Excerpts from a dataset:
━━━━━━━━━━━━━━━━━━━━
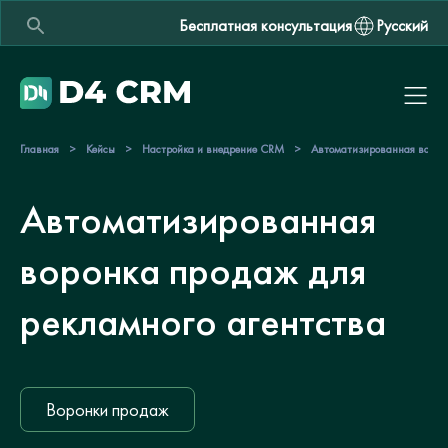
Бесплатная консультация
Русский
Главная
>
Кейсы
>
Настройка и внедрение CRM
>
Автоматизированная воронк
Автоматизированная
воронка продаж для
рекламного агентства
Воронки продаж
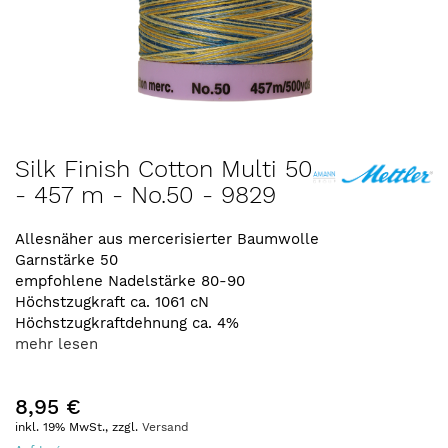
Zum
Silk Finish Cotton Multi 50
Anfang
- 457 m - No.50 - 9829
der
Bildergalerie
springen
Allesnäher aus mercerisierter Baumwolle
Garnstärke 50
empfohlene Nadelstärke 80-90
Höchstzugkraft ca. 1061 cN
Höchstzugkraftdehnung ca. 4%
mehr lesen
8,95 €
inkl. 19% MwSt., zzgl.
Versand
━━━━━━━━━━━━━━━━━━━━
Assigned task: Please reproduce every record exactly as written, excluding the pictures.

Written solution:
Бесплатная консультация
Русский
Главная
>
Кейсы
>
Настройка и внедрение CRM
>
Автоматизированная воронк
Автоматизированная
воронка продаж для
рекламного агентства
Воронки продаж
Zum
Silk Finish Cotton Multi 50
Anfang
- 457 m - No.50 - 9829
der
Bildergalerie
springen
Allesnäher aus mercerisierter Baumwolle
Garnstärke 50
empfohlene Nadelstärke 80-90
Höchstzugkraft ca. 1061 cN
Höchstzugkraftdehnung ca. 4%
mehr lesen
8,95 €
inkl. 19% MwSt., zzgl.
Versand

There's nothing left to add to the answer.